___ Supplied records ___

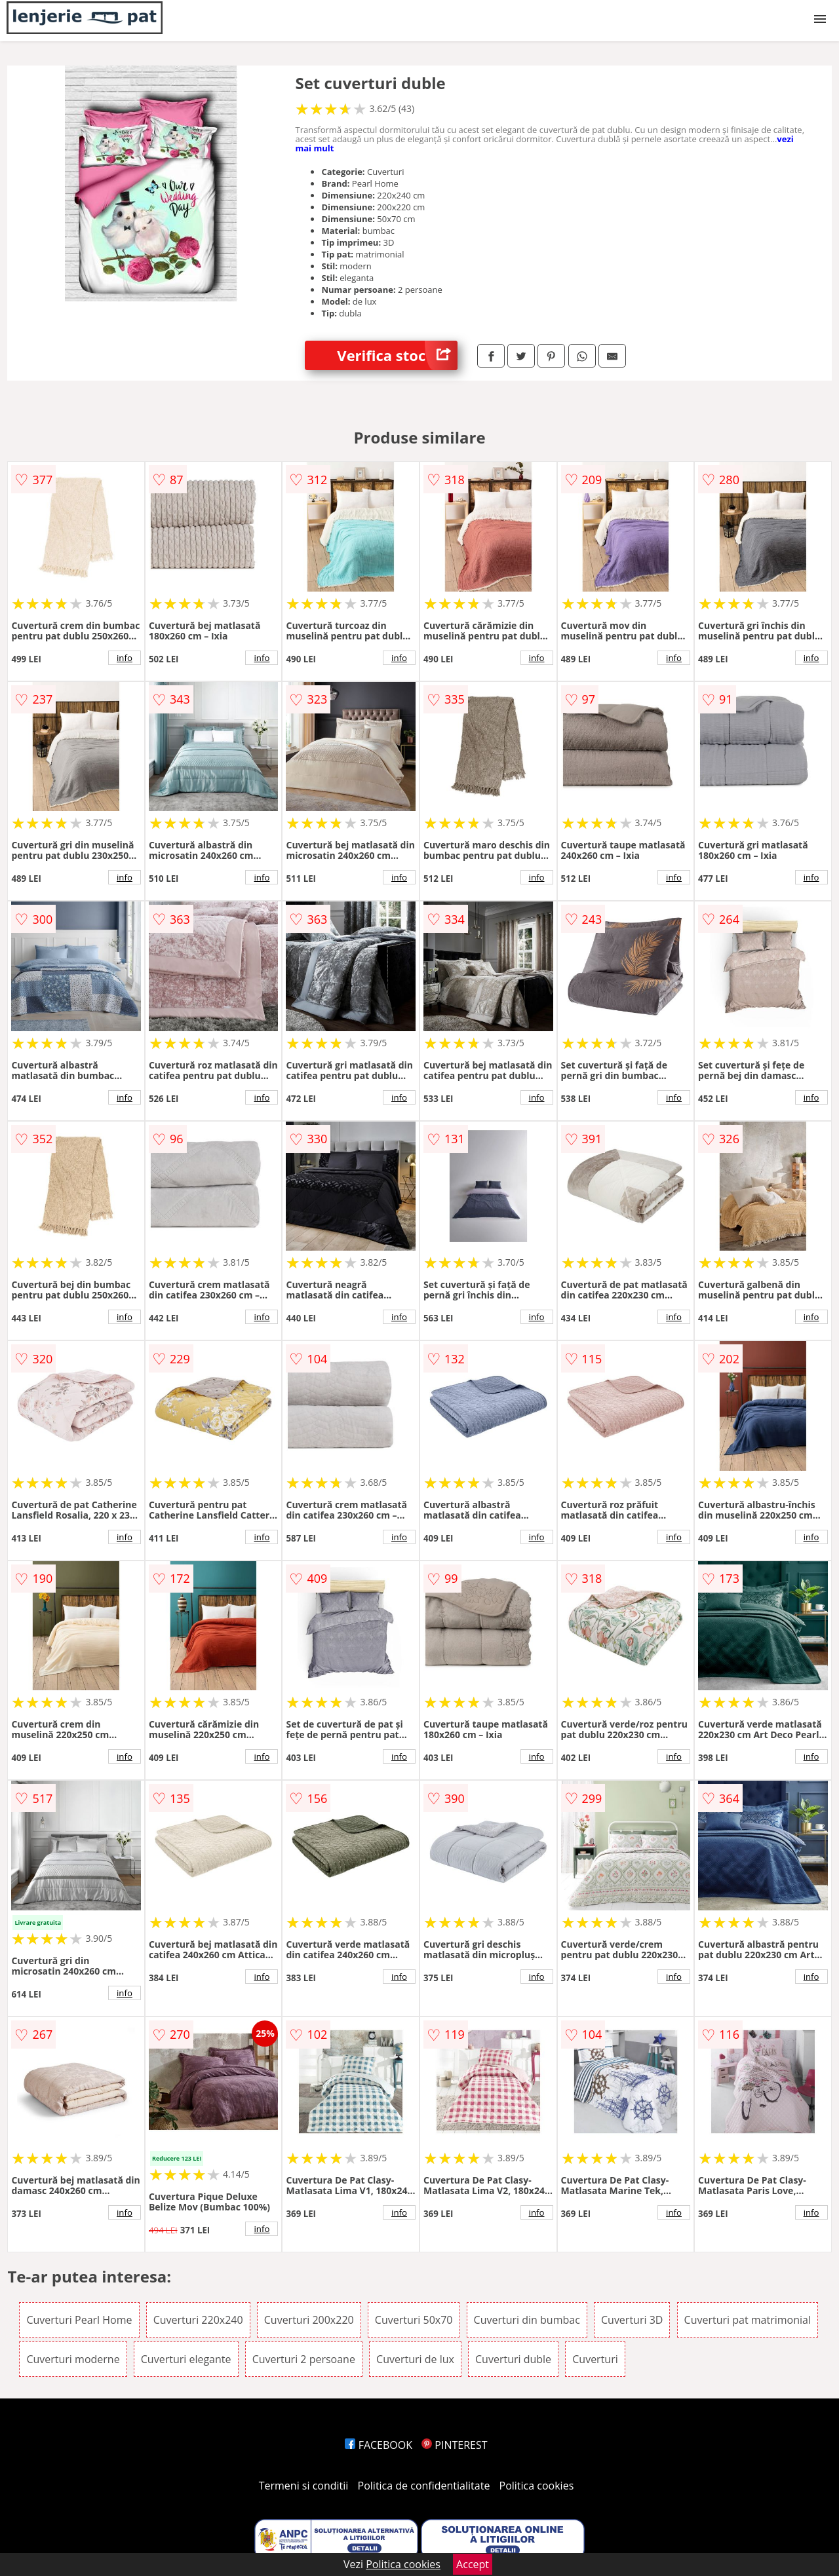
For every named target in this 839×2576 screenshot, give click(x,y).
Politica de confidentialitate (424, 2485)
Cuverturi (595, 2359)
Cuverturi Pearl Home (79, 2320)
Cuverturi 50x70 (414, 2320)
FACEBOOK (378, 2445)
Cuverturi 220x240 (198, 2320)
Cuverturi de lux (415, 2359)
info (124, 658)
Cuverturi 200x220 (309, 2320)
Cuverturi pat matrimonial (747, 2320)
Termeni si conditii (304, 2485)
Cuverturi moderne (72, 2359)
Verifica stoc (397, 355)
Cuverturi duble (513, 2359)
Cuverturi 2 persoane (303, 2359)
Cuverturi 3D (632, 2320)
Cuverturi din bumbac (527, 2320)
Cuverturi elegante (186, 2359)
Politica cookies (536, 2485)
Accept (472, 2564)
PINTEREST (454, 2445)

___

- [What to work on]: From the records above, quote only the lines running from the line with "Cuverturi (595, 2359)" to the line with "Verifica stoc (397, 355)", both lines included.

- [Exercise solution]:
Cuverturi (595, 2359)
Cuverturi Pearl Home (79, 2320)
Cuverturi 50x70 (414, 2320)
FACEBOOK (378, 2445)
Cuverturi 220x240 (198, 2320)
Cuverturi de lux (415, 2359)
info (124, 658)
Cuverturi 200x220 (309, 2320)
Cuverturi pat matrimonial (747, 2320)
Termeni si conditii (304, 2485)
Cuverturi moderne (72, 2359)
Verifica stoc (397, 355)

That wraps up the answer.